## Your goal
Which lines in the data below contain the word "main"? Copy each of them.

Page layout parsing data
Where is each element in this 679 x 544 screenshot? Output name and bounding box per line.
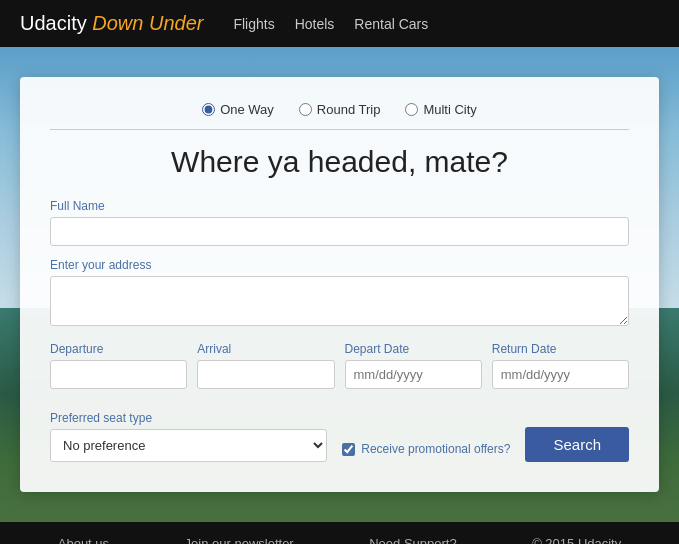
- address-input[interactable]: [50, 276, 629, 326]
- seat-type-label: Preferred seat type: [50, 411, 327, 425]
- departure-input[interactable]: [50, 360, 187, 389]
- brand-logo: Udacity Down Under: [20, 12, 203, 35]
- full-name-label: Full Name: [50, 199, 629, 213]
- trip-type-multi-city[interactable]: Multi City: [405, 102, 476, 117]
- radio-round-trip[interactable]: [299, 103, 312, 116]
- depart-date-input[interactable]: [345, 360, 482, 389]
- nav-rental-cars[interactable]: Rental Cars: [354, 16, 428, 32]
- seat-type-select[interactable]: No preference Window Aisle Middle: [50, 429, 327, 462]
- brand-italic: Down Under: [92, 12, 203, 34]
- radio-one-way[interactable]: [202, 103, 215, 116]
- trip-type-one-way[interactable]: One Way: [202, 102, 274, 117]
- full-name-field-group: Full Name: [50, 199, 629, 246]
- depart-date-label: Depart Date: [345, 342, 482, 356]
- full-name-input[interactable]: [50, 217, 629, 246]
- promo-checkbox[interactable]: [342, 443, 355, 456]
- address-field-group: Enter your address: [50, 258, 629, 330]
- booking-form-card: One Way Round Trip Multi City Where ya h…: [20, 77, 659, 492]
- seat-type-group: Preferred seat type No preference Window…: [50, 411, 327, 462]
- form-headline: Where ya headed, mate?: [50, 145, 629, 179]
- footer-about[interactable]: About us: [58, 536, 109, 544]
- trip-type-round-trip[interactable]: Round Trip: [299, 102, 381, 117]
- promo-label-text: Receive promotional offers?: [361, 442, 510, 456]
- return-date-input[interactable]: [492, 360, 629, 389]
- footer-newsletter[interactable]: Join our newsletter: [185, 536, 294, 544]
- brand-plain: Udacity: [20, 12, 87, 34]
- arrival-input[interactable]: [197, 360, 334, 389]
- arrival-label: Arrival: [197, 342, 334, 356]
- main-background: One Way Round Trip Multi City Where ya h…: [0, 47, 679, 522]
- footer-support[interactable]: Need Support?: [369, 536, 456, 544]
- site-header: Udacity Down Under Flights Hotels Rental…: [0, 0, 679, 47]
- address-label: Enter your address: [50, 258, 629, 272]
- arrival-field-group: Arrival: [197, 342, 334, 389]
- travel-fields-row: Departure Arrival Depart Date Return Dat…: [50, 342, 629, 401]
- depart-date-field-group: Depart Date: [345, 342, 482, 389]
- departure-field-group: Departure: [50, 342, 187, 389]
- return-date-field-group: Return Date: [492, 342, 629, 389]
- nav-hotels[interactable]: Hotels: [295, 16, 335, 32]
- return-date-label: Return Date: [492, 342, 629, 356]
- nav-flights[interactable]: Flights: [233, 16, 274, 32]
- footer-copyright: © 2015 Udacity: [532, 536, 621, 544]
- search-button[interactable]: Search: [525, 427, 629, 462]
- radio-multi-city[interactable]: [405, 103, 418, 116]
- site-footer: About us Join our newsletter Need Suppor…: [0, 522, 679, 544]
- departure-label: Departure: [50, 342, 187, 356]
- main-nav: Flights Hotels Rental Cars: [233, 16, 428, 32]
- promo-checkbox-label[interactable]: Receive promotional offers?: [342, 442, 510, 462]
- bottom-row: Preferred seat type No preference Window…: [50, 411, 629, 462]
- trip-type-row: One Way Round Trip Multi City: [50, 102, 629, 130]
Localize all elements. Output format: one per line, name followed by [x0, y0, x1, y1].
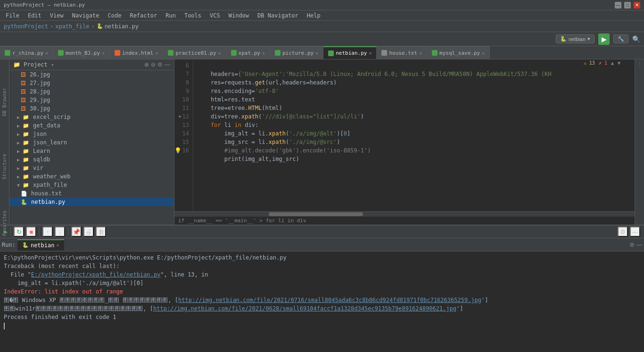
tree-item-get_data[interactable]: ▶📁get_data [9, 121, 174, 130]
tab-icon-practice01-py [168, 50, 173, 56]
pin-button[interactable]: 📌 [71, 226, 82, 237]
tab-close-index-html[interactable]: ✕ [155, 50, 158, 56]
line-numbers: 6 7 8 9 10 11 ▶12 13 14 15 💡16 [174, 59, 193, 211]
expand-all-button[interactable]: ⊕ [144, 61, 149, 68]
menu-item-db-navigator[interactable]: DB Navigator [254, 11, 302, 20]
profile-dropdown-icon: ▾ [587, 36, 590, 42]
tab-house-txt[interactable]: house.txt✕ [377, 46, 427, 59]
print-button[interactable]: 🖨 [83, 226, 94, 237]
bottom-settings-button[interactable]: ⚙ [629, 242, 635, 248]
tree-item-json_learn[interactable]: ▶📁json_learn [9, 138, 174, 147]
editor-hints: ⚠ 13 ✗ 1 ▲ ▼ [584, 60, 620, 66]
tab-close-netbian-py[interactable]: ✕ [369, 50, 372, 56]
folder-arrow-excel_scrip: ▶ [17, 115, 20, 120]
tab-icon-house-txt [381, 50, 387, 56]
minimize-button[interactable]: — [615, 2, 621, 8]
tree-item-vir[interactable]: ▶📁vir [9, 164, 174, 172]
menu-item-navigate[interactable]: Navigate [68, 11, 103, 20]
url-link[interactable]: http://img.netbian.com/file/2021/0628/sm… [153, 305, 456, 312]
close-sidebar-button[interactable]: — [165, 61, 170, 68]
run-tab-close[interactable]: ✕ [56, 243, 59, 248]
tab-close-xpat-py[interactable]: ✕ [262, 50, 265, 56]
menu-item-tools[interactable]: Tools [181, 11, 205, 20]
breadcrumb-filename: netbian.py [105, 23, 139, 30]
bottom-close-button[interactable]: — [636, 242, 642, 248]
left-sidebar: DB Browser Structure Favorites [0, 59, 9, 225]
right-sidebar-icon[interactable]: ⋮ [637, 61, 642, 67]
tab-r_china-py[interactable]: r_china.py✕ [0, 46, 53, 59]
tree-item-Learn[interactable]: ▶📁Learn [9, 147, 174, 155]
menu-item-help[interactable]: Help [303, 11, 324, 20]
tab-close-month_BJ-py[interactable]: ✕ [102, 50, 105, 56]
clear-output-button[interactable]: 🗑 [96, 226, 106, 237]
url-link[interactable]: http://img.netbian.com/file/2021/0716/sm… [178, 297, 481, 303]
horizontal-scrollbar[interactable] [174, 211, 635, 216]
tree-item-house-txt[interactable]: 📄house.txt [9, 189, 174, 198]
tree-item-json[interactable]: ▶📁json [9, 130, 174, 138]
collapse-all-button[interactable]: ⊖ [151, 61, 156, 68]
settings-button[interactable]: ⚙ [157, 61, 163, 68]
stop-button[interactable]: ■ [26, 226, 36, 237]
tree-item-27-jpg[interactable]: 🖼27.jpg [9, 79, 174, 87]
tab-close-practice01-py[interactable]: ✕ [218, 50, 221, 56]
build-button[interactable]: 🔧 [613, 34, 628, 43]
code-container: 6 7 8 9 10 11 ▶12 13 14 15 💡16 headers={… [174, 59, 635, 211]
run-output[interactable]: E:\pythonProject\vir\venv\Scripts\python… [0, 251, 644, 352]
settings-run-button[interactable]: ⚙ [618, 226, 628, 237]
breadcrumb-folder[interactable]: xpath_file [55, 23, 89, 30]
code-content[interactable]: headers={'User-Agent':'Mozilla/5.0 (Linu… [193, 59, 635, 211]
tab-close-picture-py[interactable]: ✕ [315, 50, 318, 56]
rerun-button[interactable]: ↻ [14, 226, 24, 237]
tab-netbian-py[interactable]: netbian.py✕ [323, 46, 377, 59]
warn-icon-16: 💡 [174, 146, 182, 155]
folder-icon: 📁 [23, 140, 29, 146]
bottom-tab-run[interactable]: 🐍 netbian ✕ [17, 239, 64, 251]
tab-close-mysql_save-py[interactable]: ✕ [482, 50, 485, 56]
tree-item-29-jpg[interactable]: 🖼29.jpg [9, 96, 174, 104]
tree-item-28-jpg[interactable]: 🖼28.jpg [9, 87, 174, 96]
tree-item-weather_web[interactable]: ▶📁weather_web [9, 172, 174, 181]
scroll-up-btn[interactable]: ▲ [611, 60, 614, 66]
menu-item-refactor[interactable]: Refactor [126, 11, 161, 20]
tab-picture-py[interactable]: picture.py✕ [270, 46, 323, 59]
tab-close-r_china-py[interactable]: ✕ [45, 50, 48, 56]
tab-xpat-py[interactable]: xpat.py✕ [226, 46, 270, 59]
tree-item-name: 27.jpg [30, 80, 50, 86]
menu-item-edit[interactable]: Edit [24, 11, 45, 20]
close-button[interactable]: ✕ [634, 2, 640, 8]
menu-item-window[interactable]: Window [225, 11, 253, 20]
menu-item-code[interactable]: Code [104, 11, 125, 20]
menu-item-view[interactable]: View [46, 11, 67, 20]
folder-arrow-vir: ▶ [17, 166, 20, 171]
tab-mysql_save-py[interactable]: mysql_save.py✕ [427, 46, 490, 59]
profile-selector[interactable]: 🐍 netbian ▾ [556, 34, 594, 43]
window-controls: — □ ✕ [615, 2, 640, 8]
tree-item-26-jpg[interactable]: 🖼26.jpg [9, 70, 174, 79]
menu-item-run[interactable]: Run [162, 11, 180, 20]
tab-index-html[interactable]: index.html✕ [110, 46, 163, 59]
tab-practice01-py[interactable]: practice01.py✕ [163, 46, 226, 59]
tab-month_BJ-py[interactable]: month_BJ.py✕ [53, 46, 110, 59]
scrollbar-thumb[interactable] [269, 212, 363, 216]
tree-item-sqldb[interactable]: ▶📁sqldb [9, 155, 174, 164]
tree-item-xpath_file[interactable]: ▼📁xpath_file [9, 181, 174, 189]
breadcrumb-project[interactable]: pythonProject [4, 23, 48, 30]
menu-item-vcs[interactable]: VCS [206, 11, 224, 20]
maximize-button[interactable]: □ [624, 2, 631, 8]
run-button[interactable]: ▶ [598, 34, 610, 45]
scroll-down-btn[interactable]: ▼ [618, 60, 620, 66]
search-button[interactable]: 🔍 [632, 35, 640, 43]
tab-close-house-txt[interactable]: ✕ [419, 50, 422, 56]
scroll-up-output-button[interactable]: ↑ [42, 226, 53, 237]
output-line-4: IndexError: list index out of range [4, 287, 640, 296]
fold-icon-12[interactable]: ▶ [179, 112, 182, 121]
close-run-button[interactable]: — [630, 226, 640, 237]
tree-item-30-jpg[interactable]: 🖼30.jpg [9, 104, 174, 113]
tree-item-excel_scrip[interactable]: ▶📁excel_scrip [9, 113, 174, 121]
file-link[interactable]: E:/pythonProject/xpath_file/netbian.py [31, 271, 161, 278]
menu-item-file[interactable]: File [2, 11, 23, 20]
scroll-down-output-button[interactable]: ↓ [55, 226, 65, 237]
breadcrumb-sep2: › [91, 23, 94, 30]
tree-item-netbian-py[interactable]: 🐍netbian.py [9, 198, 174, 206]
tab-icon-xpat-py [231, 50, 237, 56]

## Solved exercise
- main-background: One Way Round Trip Multi City Where ya h…: [0, 47, 679, 522]
- main-nav: Flights Hotels Rental Cars: [233, 16, 428, 32]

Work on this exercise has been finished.